Le proteste anti-lockdown in Cina scuotono azioni e petrolio
  • La Cina annuncia la registrazione di nuovi casi locali di Covid
  • Le materie prime sono state vendute su problemi di domanda
  • Il dollaro è in calo rispetto allo yen e al franco svizzero

NEW YORK/LONDRA (Reuters) – Le azioni statunitensi hanno registrato un calo delle azioni in tutto il mondo e il petrolio è stato svenduto lunedì dopo che le rare proteste nelle principali città cinesi contro le rigide restrizioni che impediscono la diffusione del nuovo coronavirus nel Paese hanno sollevato preoccupazioni sulla crescita economica globale . .

Anche l’aumento dei casi di COVID e gli scontri tra polizia e manifestanti in diverse grandi città cinesi durante il fine settimana hanno contribuito a far scendere i rendimenti dei titoli del Tesoro USA, e persino i beni rifugio come il dollaro e l’oro erano in rosso.

“Ci sono preoccupazioni per l’aumento dei casi di COVID in Cina e per come reagirà il governo. Siamo passati da quella che consideravamo la riapertura a probabilmente maggiori restrizioni”, ha affermato Matthew Miskin, chief investment strategist presso John Hancock Investment Management. .

“Se hai una delle più grandi economie offline, influenzerà la crescita globale. Influirà su tutte le aziende in un modo o nell’altro”.

Media industriale del Dow Jones (.DJI) L’indice S&P 500 è sceso di 192,36 punti, o dello 0,56%, a 34.154,67. (.SPX) Ha perso 30,51 punti, o lo 0,76%, a 3.995,61 punti, e il Nasdaq Composite. (diciannovesimo) È sceso di 90,21 punti, o dello 0,8%, a 11.136,14 punti.

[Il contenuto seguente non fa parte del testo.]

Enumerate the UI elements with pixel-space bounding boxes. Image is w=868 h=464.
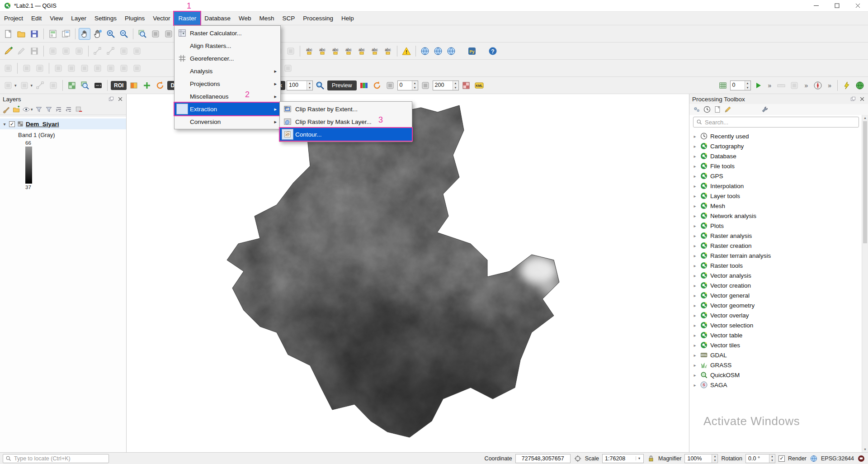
scp-roi-pointer-icon[interactable] (34, 80, 46, 91)
toolbox-group-raster-tools[interactable]: ▸Raster tools (689, 260, 862, 270)
dropdown-caret-icon[interactable]: ▾ (14, 83, 17, 88)
expand-icon[interactable]: ▸ (692, 363, 698, 368)
current-edits-icon[interactable] (2, 45, 14, 57)
move-label-icon[interactable]: abc (356, 45, 368, 57)
web-service-icon[interactable] (432, 45, 444, 57)
scp-rgb-combo-icon[interactable] (92, 80, 104, 91)
expand-icon[interactable]: ▸ (692, 194, 698, 199)
pan-map-icon[interactable] (79, 28, 90, 40)
messages-icon[interactable] (857, 455, 865, 463)
scp-rgb-composite-icon[interactable] (358, 80, 370, 91)
vertex-tool-icon[interactable] (105, 45, 117, 57)
toolbox-group-raster-creation[interactable]: ▸Raster creation (689, 241, 862, 251)
scp-transparency-spin[interactable]: 0▴▾ (397, 80, 418, 90)
lock-scale-icon[interactable] (647, 455, 655, 463)
scrollbar-thumb[interactable] (863, 121, 867, 243)
toolbox-options-icon[interactable] (760, 105, 769, 114)
scp-create-roi-icon[interactable] (141, 80, 153, 91)
expand-icon[interactable]: ▸ (692, 343, 698, 348)
raster-menu-item-miscellaneous[interactable]: Miscellaneous▸ (175, 90, 280, 103)
layer-row[interactable]: ▾ ✓ Dem_Siyari (0, 118, 126, 129)
scp-kml-icon[interactable]: KML (473, 80, 485, 91)
raster-menu-item-align-rasters[interactable]: Align Rasters... (175, 39, 280, 52)
close-button[interactable] (847, 0, 868, 11)
menu-layer[interactable]: Layer (67, 12, 90, 25)
toolbox-group-vector-overlay[interactable]: ▸Vector overlay (689, 310, 862, 320)
scp-redo-roi-icon[interactable] (154, 80, 166, 91)
layer-visibility-checkbox[interactable]: ✓ (9, 121, 15, 127)
expand-icon[interactable]: ▸ (692, 253, 698, 258)
dock-panel-icon[interactable] (108, 96, 114, 102)
expand-icon[interactable]: ▸ (692, 373, 698, 378)
maximize-button[interactable] (826, 0, 847, 11)
scp-preview-button[interactable]: Preview (327, 80, 356, 90)
expand-icon[interactable]: ▸ (692, 303, 698, 308)
expand-icon[interactable]: ▸ (692, 144, 698, 149)
scp-max-spin[interactable]: 100▴▾ (287, 80, 313, 90)
spin-up-icon[interactable]: ▴ (712, 455, 717, 459)
zoom-in-icon[interactable] (105, 28, 117, 40)
toolbox-group-grass[interactable]: ▸GRASS (689, 360, 862, 370)
layout-manager-icon[interactable] (60, 28, 72, 40)
toolbox-scrollbar[interactable]: ▴ ▾ (862, 115, 868, 452)
digitize-point-icon[interactable] (47, 45, 59, 57)
toolbar-overflow-icon[interactable]: » (804, 82, 808, 89)
spin-down-icon[interactable]: ▾ (769, 459, 775, 463)
metasearch-icon[interactable] (419, 45, 431, 57)
digitize-segment-icon[interactable] (2, 62, 14, 74)
menu-project[interactable]: Project (0, 12, 27, 25)
toolbox-group-vector-general[interactable]: ▸Vector general (689, 290, 862, 300)
menu-raster[interactable]: Raster (174, 12, 200, 25)
toolbox-history-icon[interactable] (703, 105, 712, 114)
measure-icon[interactable] (775, 80, 787, 91)
delete-selected-icon[interactable] (118, 45, 130, 57)
zoom-to-layer-icon[interactable] (163, 28, 175, 40)
crs-globe-icon[interactable] (810, 455, 818, 463)
map-canvas[interactable] (127, 94, 689, 452)
menu-vector[interactable]: Vector (149, 12, 174, 25)
expand-icon[interactable]: ▸ (692, 333, 698, 338)
menu-settings[interactable]: Settings (90, 12, 121, 25)
extraction-menu-item-contour[interactable]: Contour... (280, 128, 412, 141)
expand-icon[interactable]: ▸ (692, 164, 698, 169)
add-ring-icon[interactable] (79, 62, 90, 74)
scp-refresh-preview-icon[interactable] (371, 80, 383, 91)
menu-plugins[interactable]: Plugins (121, 12, 149, 25)
toolbox-group-saga[interactable]: ▸SSAGA (689, 380, 862, 390)
toolbox-group-vector-geometry[interactable]: ▸Vector geometry (689, 300, 862, 310)
expand-icon[interactable]: ▸ (692, 383, 698, 388)
scp-roi-color-swatch[interactable] (128, 80, 140, 91)
expand-icon[interactable]: ▸ (692, 213, 698, 218)
scp-zoom-preview-icon[interactable] (314, 80, 326, 91)
layer-labeling-icon[interactable]: abc (303, 45, 315, 57)
layer-diagram-icon[interactable]: abc (316, 45, 328, 57)
simplify-feature-icon[interactable] (66, 62, 77, 74)
open-project-icon[interactable] (15, 28, 27, 40)
scroll-up-icon[interactable]: ▴ (862, 115, 868, 121)
menu-view[interactable]: View (46, 12, 67, 25)
scroll-down-icon[interactable]: ▾ (862, 446, 868, 452)
remove-layer-icon[interactable] (74, 105, 83, 114)
extents-icon[interactable] (574, 455, 582, 463)
render-checkbox[interactable]: ✓ (778, 455, 785, 462)
dropdown-caret-icon[interactable]: ▾ (31, 83, 33, 88)
zoom-full-icon[interactable] (137, 28, 148, 40)
raster-menu-item-extraction[interactable]: Extraction▸ (175, 103, 280, 115)
manage-themes-icon[interactable] (22, 105, 31, 114)
new-print-layout-icon[interactable] (47, 28, 59, 40)
toolbox-group-recently-used[interactable]: ▸Recently used (689, 131, 862, 141)
expand-icon[interactable]: ▸ (692, 353, 698, 358)
toolbox-group-vector-tiles[interactable]: ▸Vector tiles (689, 340, 862, 350)
scp-classification-icon[interactable] (460, 80, 472, 91)
locate-input[interactable] (14, 455, 106, 462)
copy-move-feature-icon[interactable] (34, 62, 46, 74)
toolbox-results-icon[interactable] (713, 105, 722, 114)
coordinate-value[interactable]: 727548,3057657 (515, 454, 571, 463)
scale-combo[interactable]: 1:76208 ▾ (602, 454, 644, 463)
toolbar-overflow-icon[interactable]: » (768, 82, 772, 89)
spin-down-icon[interactable]: ▾ (712, 459, 717, 463)
extraction-menu-item-clip-raster-by-extent[interactable]: Clip Raster by Extent... (280, 103, 412, 115)
web-globe-icon[interactable] (854, 80, 866, 91)
toggle-editing-icon[interactable] (15, 45, 27, 57)
toolbox-group-file-tools[interactable]: ▸File tools (689, 161, 862, 171)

L’indice paneuropeo STOXX 600 (.STOXX) È sceso dello 0,50% e la misura MSCI delle azioni di tutto il mondo (.MIWD00000PUS) in calo dello 0,71%.

azioni dei mercati emergenti (MSCIEF) diminuito dello 0,94%. Il più ampio indice MSCI di titoli azionari dell’area Asia-Pacifico al di fuori del Giappone (.MIAPJ0000PUS) Ha chiuso in ribasso dell’1,1%, mentre il giapponese Nikkei ha chiuso (.N225) ha perso lo 0,42%.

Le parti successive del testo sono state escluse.